3 The progeny of relations between the immigrant and indigenous Khoe-San slaves were known as ‘Bastaard-Hottentots’ (Newton-King Citation1999: 117). As children, ‘Bastaard-Hottentots’ were usually raised similarly to their parents in unfree labour, from which they were legally entitled to leave after a certain period. This allowance of freedom, however, was not always observed (Penn Citation2005: 20) — yet further evidence of conditions from which one might wish to escape.

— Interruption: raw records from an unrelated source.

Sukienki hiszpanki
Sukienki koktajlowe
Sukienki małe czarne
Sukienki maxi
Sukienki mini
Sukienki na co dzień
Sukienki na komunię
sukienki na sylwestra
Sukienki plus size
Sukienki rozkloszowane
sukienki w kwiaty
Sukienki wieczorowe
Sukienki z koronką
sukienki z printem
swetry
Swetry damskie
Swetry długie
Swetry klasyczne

4 The exact number of slaves from each region is uncertain owing to missing records coupled with illegal slave dealing not sanctioned by the VOC (Armstrong and Worden Citation1989: 115). What is known is that during the period 1680–1731 48.5% of the 3283 slaves imported to the colony were from Madagascar, while 31.6% were from India and Indonesia. 19.8% were not identified (Armstrong and Worden Citation1989: 121).

5 Although pejorative, this term is useful for illustrating the interactions between immigrant and indigenous slaves.

6 The precise number of sites is at present unknowable because survey work is still very piecemeal. In our fieldwork in the Stormberg region, we found four painted rock shelters and in the Winterberg region a further five. Two additional shelters were found in the Windvogelberg to the east of the Winterberg, along with a single shelter in the Zuurberg. There are probably many more. This is not even taking into account the 100+ sites with horses in the Maloti-Drakensberg Mountains.